John J. Mearsheimer est encore une autre personnalité étatsunienne: professeur à l’université de Chicago depuis 1982 après avoir passé une dizaine d’année dans la U.S. Air Force et la fameuse United States Military Academy à West Point, et membre de la American Academy of Arts and Sciences avec plein de prix. Il était opposé à la guerre contre l’Irak en 2003, opposé à la dénucléarisation de l’Ukraine en 1994 (parce que cela laisserait le pays vulnérable à la Russie) et auteur de l’ouvrage “The Israel Lobby and U.S. Foreign Policy”.
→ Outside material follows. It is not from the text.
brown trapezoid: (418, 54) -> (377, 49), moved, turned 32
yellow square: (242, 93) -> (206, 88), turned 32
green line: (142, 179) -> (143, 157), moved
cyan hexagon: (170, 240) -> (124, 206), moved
Quelques mois après les événements de 2014 il a écrit dans Foreign Affairs, le magazine du très officiel Council on Foreign Relations, un article intitulé: “Pourquoi la crise en Ukraine est la faute de l’Occident – Les illusions libérales qui ont provoqué Poutine”. “Washington n’aime peut-être pas la position de Moscou, mais il devrait comprendre la logique derrière cela. C’est le fondement de la géopolitique: les grandes puissances sont toujours sensible aux menaces potentielles près de leur propre territoire. Après tout, les États-Unis ne tolèrent pas que les grandes puissances lointaines déploient des forces militaires dans l’hémisphère occidental, et beaucoup moins sur ses frontières. Imaginez l’indignation à Washington si la Chine mettait sur pied une imposante alliance militaire et essayait d’y inclure le Canada et le Mexique”.
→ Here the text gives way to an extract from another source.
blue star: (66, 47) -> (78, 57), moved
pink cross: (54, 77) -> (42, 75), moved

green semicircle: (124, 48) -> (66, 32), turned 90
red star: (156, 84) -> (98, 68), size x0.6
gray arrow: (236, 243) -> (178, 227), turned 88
Il ne faut pas être intellectuel pour imaginer quelle serait la réaction des Etats-Unis d’Amérique si la Russie faisait un traité de sécurité avec le Mexique, et envisageait des exercices militaires sur le territoire de celui-ci!

Déjà en avril 2008, lors du sommet de l’OTAN à Bucarest (en Roumanie, un pays de l’Est), les Etats-Unis (et la Pologne) voulaient offrir un “plan d’assistance” de l’OTAN à la Géorgie et l’Ukraine – deux pays tout contre la frontière russe et sur la mer Noire – mais l’Angleterre, l’Allemagne et la France les avaient bloqués disant que “ce serait “une offense inutile” à la Russie”. A la fin du sommet, le 4 avril, Putin avait confirmé que l’élargissement de l’OTAN jusqu’aux frontières de la Russie “serait considéré en Russie comme une menace directe à la sécurité de notre pays”. A l’époque les Européens étaient plus réalistes, ou moins hypocrites. Depuis, les Etats-Unis ont entrainé leurs “alliés” vers le conflit.
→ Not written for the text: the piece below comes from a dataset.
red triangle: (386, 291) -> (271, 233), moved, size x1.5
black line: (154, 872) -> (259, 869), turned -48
Dès le mois suivant, mai 2008, l’Union Européenne annonçait son Initiative de partenariat oriental, un programme visant à intégrer les pays de l’Est restants, soit Arménie, Azerbaijan, Belarus, Géorgie, Moldavie, et… Ukraine dans l’économie de l’UE. Aux yeux de la Russie, “l’expansion de l’UE est un piège pour amener l’expansion de l’OTAN”, dit Mearsheimer. C’est pour avoir refusé un tel programme européen que Yanukovych a été renversé.